This is really the key point here.

------
codezero
I feel bad for the guy, he's not wrong, that's for sure, but a recent example
of "doing this right" is here:
[https://news.ycombinator.com/item?id=18525025](https://news.ycombinator.com/item?id=18525025)
/ [https://github.com/FineUploader/fine-
uploader/issues/2073](https://github.com/FineUploader/fine-
uploader/issues/2073) (FineUploader is shutting down)

At least, it seems that way to me. If I were ever in a burdensome positioning
of maintaining a package I didn't want to maintain, I'd go for the explicit
archive/sunset route. At that point if someone wants to fork and re-package,
they can do it, but it won't mess with anything directly downstream
immediately.

------
danso
I agree that the author has every right to quit being a maintainer, for any
reason, but I don't believe that he is necessarily absolved of all judgment
just because it was a free project he did on his own time.

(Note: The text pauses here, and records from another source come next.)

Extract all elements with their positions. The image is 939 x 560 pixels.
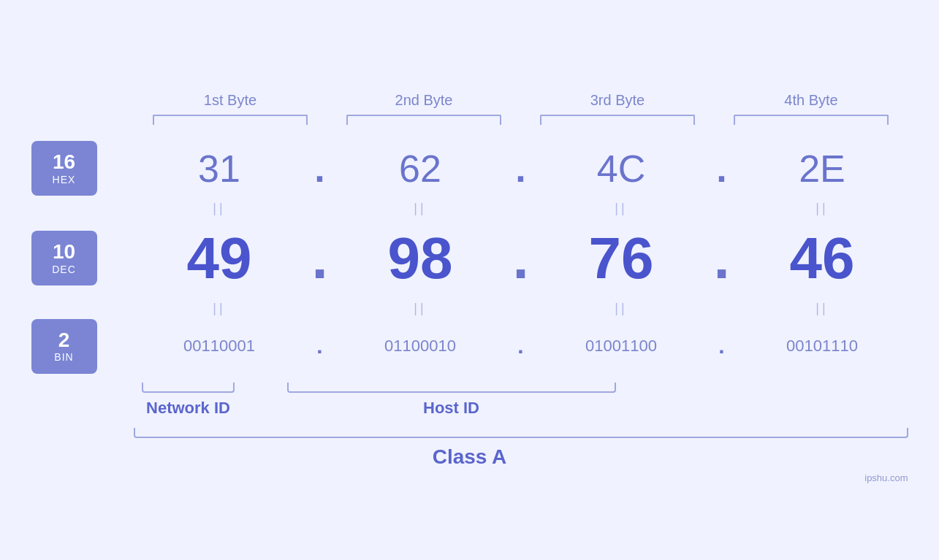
top-bracket-4: [715, 115, 908, 125]
class-a-bracket: [134, 428, 908, 438]
equals-1-3: ||: [536, 201, 707, 216]
dec-dot-2: .: [506, 225, 536, 292]
equals-2-4: ||: [737, 301, 908, 316]
top-bracket-1: [134, 115, 327, 125]
dec-byte-4: 46: [737, 219, 908, 298]
byte-header-2: 2nd Byte: [327, 92, 521, 109]
class-a-label: Class A: [31, 445, 908, 469]
dec-byte-2: 98: [335, 219, 506, 298]
bin-dot-3: .: [707, 334, 737, 358]
top-bracket-2: [327, 115, 521, 125]
watermark: ipshu.com: [864, 472, 908, 483]
dec-byte-1: 49: [134, 219, 305, 298]
byte-header-3: 3rd Byte: [521, 92, 715, 109]
network-id-bracket: [142, 383, 235, 393]
equals-2-2: ||: [335, 301, 506, 316]
bin-byte-4: 00101110: [737, 329, 908, 363]
equals-1-1: ||: [134, 201, 305, 216]
hex-byte-3: 4C: [536, 139, 707, 198]
byte-header-4: 4th Byte: [715, 92, 908, 109]
dec-dot-1: .: [305, 225, 335, 292]
hex-byte-4: 2E: [737, 139, 908, 198]
equals-2-3: ||: [536, 301, 707, 316]
hex-byte-2: 62: [335, 139, 506, 198]
dec-dot-3: .: [707, 225, 737, 292]
equals-1-2: ||: [335, 201, 506, 216]
hex-badge: 16 HEX: [31, 141, 97, 196]
host-id-bracket: [287, 383, 616, 393]
host-id-label: Host ID: [273, 399, 631, 418]
hex-dot-3: .: [707, 147, 737, 191]
byte-header-1: 1st Byte: [134, 92, 327, 109]
dec-byte-3: 76: [536, 219, 707, 298]
equals-1-4: ||: [737, 201, 908, 216]
hex-dot-1: .: [305, 147, 335, 191]
bin-byte-3: 01001100: [536, 329, 707, 363]
bin-badge: 2 BIN: [31, 319, 97, 374]
bin-byte-2: 01100010: [335, 329, 506, 363]
hex-byte-1: 31: [134, 139, 305, 198]
hex-dot-2: .: [506, 147, 536, 191]
top-bracket-3: [521, 115, 715, 125]
dec-badge: 10 DEC: [31, 231, 97, 285]
network-id-label: Network ID: [134, 399, 243, 418]
bin-dot-1: .: [305, 334, 335, 358]
bin-byte-1: 00110001: [134, 329, 305, 363]
bin-dot-2: .: [506, 334, 536, 358]
equals-2-1: ||: [134, 301, 305, 316]
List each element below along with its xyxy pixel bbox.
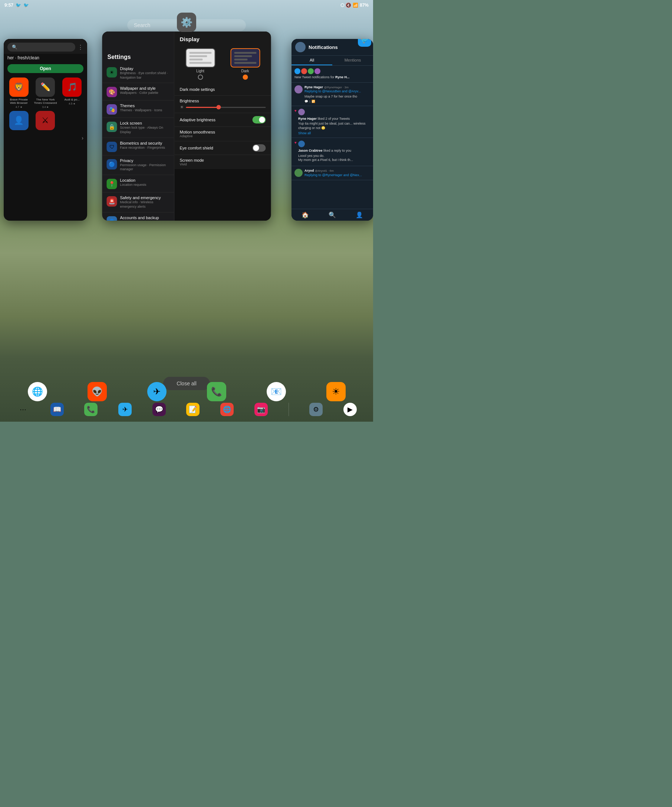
dock-chrome-2[interactable]: 🌐 — [220, 403, 234, 416]
themes-name: Themes — [120, 103, 170, 108]
dock-phone-2[interactable]: 📞 — [84, 403, 98, 416]
settings-menu-lock[interactable]: 🔒 Lock screen Screen lock type · Always … — [102, 118, 174, 138]
playstore-search[interactable]: 🔍 — [7, 43, 75, 51]
tab-all[interactable]: All — [292, 56, 332, 65]
settings-menu-display[interactable]: ☀ Display Brightness · Eye comfort shiel… — [102, 63, 174, 83]
settings-title: Settings — [102, 50, 174, 63]
nav-search[interactable]: 🔍 — [319, 211, 346, 218]
avatar — [315, 68, 320, 74]
open-button[interactable]: Open — [7, 64, 83, 73]
themes-icon: 🎭 — [107, 104, 117, 115]
status-bar-right: ⬡ 🔇 📶 87% — [340, 3, 368, 8]
settings-menu-privacy[interactable]: 🔵 Privacy Permission usage · Permission … — [102, 155, 174, 175]
notif-content: Aryvd @Aryvd1 · 6m Replying to @RyneHage… — [304, 169, 362, 177]
dock-slack[interactable]: 💬 — [153, 403, 166, 416]
display-panel-title: Display — [175, 32, 271, 45]
light-theme-option[interactable]: Light — [180, 48, 221, 80]
search-icon: 🔍 — [12, 45, 17, 50]
avatar — [294, 85, 303, 93]
dark-mode-settings-row[interactable]: Dark mode settings — [175, 83, 271, 96]
dock: 🌐 👽 ✈ 📞 📧 ☀ ⋯ 📖 📞 ✈ 💬 📝 🌐 📷 ⚙ ▶ — [0, 379, 373, 422]
privacy-name: Privacy — [120, 158, 170, 163]
settings-menu-themes[interactable]: 🎭 Themes Themes · Wallpapers · Icons — [102, 101, 174, 118]
apps-grid: 🦁 Brave Private Web Browser 4.7 ★ ✏️ The… — [4, 76, 87, 133]
list-item[interactable]: Aryvd @Aryvd1 · 6m Replying to @RyneHage… — [292, 166, 373, 180]
lock-sub: Screen lock type · Always On Display — [120, 126, 170, 134]
settings-menu-accounts[interactable]: 👤 Accounts and backup — [102, 213, 174, 221]
notif-text: New Tweet notifications for Ryne H... — [294, 75, 370, 80]
dock-apps-grid[interactable]: ⋯ — [16, 403, 30, 416]
location-icon: 📍 — [107, 179, 117, 189]
settings-menu-wallpaper[interactable]: 🎨 Wallpaper and style Wallpapers · Color… — [102, 83, 174, 101]
dock-weather[interactable]: ☀ — [326, 382, 346, 401]
dock-telegram-2[interactable]: ✈ — [118, 403, 132, 416]
dark-theme-radio[interactable] — [242, 75, 248, 80]
notif-text: Jason Crabtree liked a reply to you — [298, 149, 353, 153]
list-item[interactable]: ♥ Ryne Hager liked 2 of your Tweets Yup … — [292, 106, 373, 138]
bluetooth-icon: ⬡ — [340, 3, 344, 8]
list-item[interactable]: 🦁 Brave Private Web Browser 4.7 ★ — [7, 78, 31, 109]
list-item[interactable]: 👤 — [7, 111, 31, 131]
search-placeholder: Search — [134, 22, 150, 28]
list-item[interactable]: ⚔ — [33, 111, 58, 131]
dock-readwise[interactable]: 📖 — [50, 403, 64, 416]
tab-mentions[interactable]: Mentions — [332, 56, 373, 65]
notif-row: Ryne Hager @RyneHager · 3m Replying to @… — [294, 85, 370, 103]
dock-gmail[interactable]: 📧 — [267, 382, 286, 401]
brightness-thumb[interactable] — [216, 105, 221, 110]
list-item[interactable]: Ryne Hager @RyneHager · 3m Replying to @… — [292, 83, 373, 106]
show-all-link[interactable]: Show all — [298, 131, 370, 135]
notif-actions: 💬 1 🔁 — [304, 100, 361, 103]
wifi-icon: 📶 — [353, 3, 358, 8]
settings-menu-biometrics[interactable]: 🛡 Biometrics and security Face recogniti… — [102, 138, 174, 155]
dark-preview-line — [234, 58, 247, 60]
dock-phone[interactable]: 📞 — [207, 382, 226, 401]
playstore-card[interactable]: 🔍 ⋮ her · fresh/clean Open 🦁 Brave Priva… — [4, 39, 87, 221]
wallpaper-icon: 🎨 — [107, 87, 117, 97]
settings-app-icon[interactable]: ⚙️ — [177, 13, 196, 32]
more-arrow[interactable]: › — [4, 133, 87, 143]
app-rating: 4.7 ★ — [16, 106, 22, 109]
dock-reddit[interactable]: 👽 — [88, 382, 107, 401]
light-theme-radio[interactable] — [197, 75, 203, 80]
app-rating: 4.5 ★ — [69, 102, 75, 105]
dock-settings[interactable]: ⚙ — [309, 403, 323, 416]
eye-comfort-row[interactable]: Eye comfort shield — [175, 141, 271, 154]
dock-chrome[interactable]: 🌐 — [28, 382, 47, 401]
dock-playstore[interactable]: ▶ — [343, 403, 357, 416]
twitter-avatar — [295, 42, 305, 52]
twitter-bottom-nav: 🏠 🔍 👤 — [292, 209, 373, 221]
screen-mode-row[interactable]: Screen mode Vivid — [175, 154, 271, 169]
blue-app-icon: 👤 — [9, 111, 28, 130]
list-item[interactable]: ✏️ The New York Times Crossword 3.4 ★ — [33, 78, 58, 109]
adaptive-brightness-toggle[interactable] — [252, 116, 266, 123]
brightness-slider[interactable] — [186, 107, 266, 108]
dark-theme-option[interactable]: Dark — [225, 48, 266, 80]
nav-profile[interactable]: 👤 — [346, 211, 373, 218]
settings-card[interactable]: Settings ☀ Display Brightness · Eye comf… — [102, 32, 271, 221]
brightness-label: Brightness — [180, 99, 266, 103]
nav-home[interactable]: 🏠 — [292, 211, 319, 218]
more-icon[interactable]: ⋮ — [78, 44, 83, 51]
settings-menu-safety[interactable]: 🚨 Safety and emergency Medical info · Wi… — [102, 193, 174, 212]
dock-telegram[interactable]: ✈ — [147, 382, 166, 401]
avatar — [308, 68, 314, 74]
notif-body: Loool yes you do.My mom got a Pixel 6, b… — [298, 153, 353, 163]
clock: 9:57 — [5, 3, 13, 8]
eye-comfort-toggle[interactable] — [252, 144, 266, 152]
list-item[interactable]: New Tweet notifications for Ryne H... — [292, 66, 373, 83]
twitter-card[interactable]: Notifications All Mentions New Tweet not… — [292, 39, 373, 221]
twitter-icon-2: 🐦 — [23, 3, 29, 8]
notif-reply-to: Replying to @NexusBen and @Aryv... — [304, 90, 361, 94]
list-item[interactable]: ♥ Jason Crabtree liked a reply to you Lo… — [292, 138, 373, 166]
settings-menu-location[interactable]: 📍 Location Location requests — [102, 175, 174, 193]
twitter-app-icon: 🐦 — [358, 39, 371, 47]
dock-keep[interactable]: 📝 — [186, 403, 199, 416]
dock-secondary-row: ⋯ 📖 📞 ✈ 💬 📝 🌐 📷 ⚙ ▶ — [0, 403, 373, 418]
motion-smoothness-row[interactable]: Motion smoothness Adaptive — [175, 126, 271, 141]
dock-camera[interactable]: 📷 — [254, 403, 268, 416]
display-menu-text: Display Brightness · Eye comfort shield … — [120, 66, 170, 80]
adaptive-brightness-row[interactable]: Adaptive brightness — [175, 113, 271, 126]
themes-menu-text: Themes Themes · Wallpapers · Icons — [120, 103, 170, 113]
list-item[interactable]: 🎵 Audi & po... 4.5 ★ — [60, 78, 84, 109]
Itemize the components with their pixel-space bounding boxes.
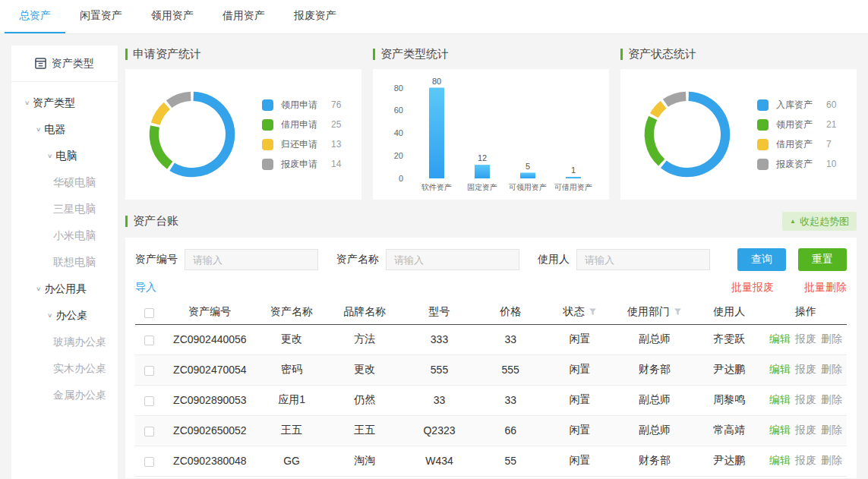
table-row: ZC0902650052王五王五Q232366闲置副总师常高靖编辑报废删除 — [135, 415, 847, 446]
table-cell: 闲置 — [544, 385, 616, 415]
filter-funnel-icon[interactable] — [589, 307, 597, 316]
batch-delete-link[interactable]: 批量删除 — [804, 281, 847, 293]
edit-link[interactable]: 编辑 — [769, 454, 791, 466]
tree-leaf-item[interactable]: 联想电脑 — [11, 249, 118, 276]
table-cell: 副总师 — [615, 415, 693, 446]
legend-item[interactable]: 借用申请25 — [262, 115, 341, 134]
tree-branch-item[interactable]: ∨办公桌 — [11, 302, 118, 329]
scrap-link[interactable]: 报废 — [795, 332, 816, 345]
table-cell: ZC0902380048 — [163, 446, 256, 476]
scrap-link[interactable]: 报废 — [795, 454, 816, 466]
filter-funnel-icon[interactable] — [674, 307, 682, 316]
legend-item[interactable]: 归还申请13 — [262, 134, 341, 154]
row-checkbox[interactable] — [144, 366, 154, 376]
tab-item[interactable]: 报废资产 — [279, 0, 351, 33]
ledger-header: 资产台账 ▲ 收起趋势图 — [125, 212, 857, 231]
table-cell: 副总师 — [615, 385, 693, 415]
caret-down-icon: ∨ — [47, 153, 52, 159]
tree-item-label: 玻璃办公桌 — [53, 336, 106, 349]
tree-branch-item[interactable]: ∨办公用具 — [11, 276, 118, 302]
search-button[interactable]: 查询 — [737, 248, 786, 271]
import-link[interactable]: 导入 — [135, 281, 156, 295]
tree-item-label: 资产类型 — [33, 96, 75, 110]
legend-item[interactable]: 报废申请14 — [262, 154, 341, 174]
delete-link[interactable]: 删除 — [821, 424, 842, 436]
tree-branch-item[interactable]: ∨资产类型 — [11, 90, 118, 116]
row-checkbox[interactable] — [144, 396, 154, 406]
legend-item[interactable]: 借用资产7 — [757, 134, 836, 154]
delete-link[interactable]: 删除 — [821, 393, 842, 405]
charts-row: 申请资产统计 领用申请76借用申请25归还申请13报废申请14 资产类型统计 0 — [125, 46, 857, 200]
edit-link[interactable]: 编辑 — [769, 424, 791, 436]
tree-item-label: 金属办公桌 — [53, 389, 106, 402]
tree-leaf-item[interactable]: 实木办公桌 — [11, 355, 118, 382]
chart-title: 资产类型统计 — [380, 47, 449, 61]
row-checkbox[interactable] — [144, 427, 154, 436]
reset-button[interactable]: 重置 — [798, 248, 847, 271]
tree-branch-item[interactable]: ∨电器 — [11, 116, 118, 143]
legend-item[interactable]: 领用申请76 — [262, 95, 341, 115]
tree-leaf-item[interactable]: 小米电脑 — [11, 222, 118, 249]
tree-leaf-item[interactable]: 玻璃办公桌 — [11, 329, 118, 355]
donut-segment — [156, 106, 167, 124]
x-axis-label: 软件资产 — [421, 183, 452, 191]
legend-item[interactable]: 领用资产21 — [757, 115, 836, 134]
scrap-link[interactable]: 报废 — [795, 393, 816, 405]
table-cell: ZC0902440056 — [163, 324, 256, 355]
column-header-label: 状态 — [563, 305, 585, 317]
donut-segment — [665, 96, 686, 103]
sidebar: 资产类型 ∨资产类型∨电器∨电脑华硕电脑三星电脑小米电脑联想电脑∨办公用具∨办公… — [11, 46, 118, 479]
bar-value-label: 80 — [431, 77, 440, 86]
legend-item[interactable]: 报废资产10 — [757, 154, 836, 174]
scrap-link[interactable]: 报废 — [795, 363, 816, 375]
legend-item[interactable]: 入库资产60 — [757, 95, 836, 115]
edit-link[interactable]: 编辑 — [769, 363, 791, 375]
user-label: 使用人 — [538, 253, 570, 266]
filter-group: 使用人 — [538, 249, 710, 270]
legend-value: 60 — [826, 99, 836, 110]
user-input[interactable] — [576, 249, 710, 270]
row-actions-cell: 编辑报废删除 — [765, 385, 847, 415]
asset-name-input[interactable] — [386, 249, 519, 270]
caret-up-icon: ▲ — [790, 218, 796, 225]
table-cell: 王五 — [256, 415, 327, 446]
column-header-label: 价格 — [500, 305, 521, 317]
batch-scrap-link[interactable]: 批量报废 — [731, 281, 774, 293]
legend-swatch-icon — [757, 119, 769, 131]
table-cell: 66 — [477, 415, 544, 446]
table-cell: 副总师 — [615, 324, 693, 355]
asset-code-input[interactable] — [185, 249, 318, 270]
legend-value: 14 — [331, 159, 341, 169]
column-header-label: 资产编号 — [188, 305, 231, 317]
tree-leaf-item[interactable]: 三星电脑 — [11, 196, 118, 222]
delete-link[interactable]: 删除 — [821, 454, 842, 466]
tab-item[interactable]: 总资产 — [5, 0, 65, 33]
tree-leaf-item[interactable]: 金属办公桌 — [11, 382, 118, 408]
scrap-link[interactable]: 报废 — [795, 424, 816, 436]
batch-actions: 批量报废 批量删除 — [704, 281, 847, 295]
edit-link[interactable]: 编辑 — [769, 393, 791, 405]
table-cell: 常高靖 — [693, 415, 765, 446]
tab-item[interactable]: 借用资产 — [208, 0, 279, 33]
section-title: 申请资产统计 — [125, 46, 361, 62]
apply-stats-section: 申请资产统计 领用申请76借用申请25归还申请13报废申请14 — [125, 46, 361, 200]
legend-label: 借用申请 — [281, 118, 331, 131]
delete-link[interactable]: 删除 — [821, 332, 842, 345]
select-all-checkbox[interactable] — [144, 308, 154, 318]
edit-link[interactable]: 编辑 — [769, 332, 791, 345]
delete-link[interactable]: 删除 — [821, 363, 842, 375]
legend-swatch-icon — [262, 119, 273, 131]
tree-leaf-item[interactable]: 华硕电脑 — [11, 169, 118, 196]
collapse-trend-button[interactable]: ▲ 收起趋势图 — [782, 212, 857, 231]
tab-item[interactable]: 领用资产 — [137, 0, 208, 33]
status-stats-panel: 入库资产60领用资产21借用资产7报废资产10 — [620, 69, 857, 200]
tab-item[interactable]: 闲置资产 — [65, 0, 137, 33]
tree-branch-item[interactable]: ∨电脑 — [11, 143, 118, 169]
table-cell: 齐雯跃 — [693, 324, 765, 355]
bar-value-label: 5 — [525, 162, 529, 171]
legend-value: 10 — [826, 159, 836, 169]
legend-swatch-icon — [757, 99, 769, 111]
row-checkbox[interactable] — [144, 457, 154, 467]
chart-legend: 领用申请76借用申请25归还申请13报废申请14 — [262, 95, 341, 174]
row-checkbox[interactable] — [144, 336, 154, 345]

He's obviously a prolific and generous author, but that experience also means
he's very aware about real-world practices (especially in the npm ecosystem)
to know that ceding control of a popular library, without taking any
precaution, has the potential to put a significant number of users at risk.
Should the users be less complacent? Sure, but that's not currently the world
we live in, and the author is not ignorant of that.

If an experienced electrician volunteers his time to a homeless shelter, and
decides to quit halfway through a rewiring project, it's his right to quit
whenever. But the manner in which he leaves the project is also important.
There's a huge difference between:

\- Confronting the shelter manager and saying _" Hey, I can't do this anymore,
and you get a professional ASAP to fix my work because I can't guarantee that
I've properly grounded everything"_

\- Exchanging pleasant goodbyes with the shelter staff, and not giving them
any reason to worry about what you may or may not have done.

The latter situation is akin to a silent failure -- even stomping off the job
and telling the shelter to go fuck themselves is ultimately preferable, since
the shelter staff at least are very aware that your work may be dangerously
unfinished. While you may not be liable if anyone gets shocked/electrocuted
from your leftover work, that doesn't mean the shelter staff are obligated to
not grumble and warn anyone else who might be relying on you for volunteer
work.

edit: that said, I don't have a major objection to the author's response, as
submitted here. I was referring to people who think that any significant
criticism is unwarranted, just because the work is free. The author, to his
credit, made a decently detailed reply and continues to make thoughtful
responses.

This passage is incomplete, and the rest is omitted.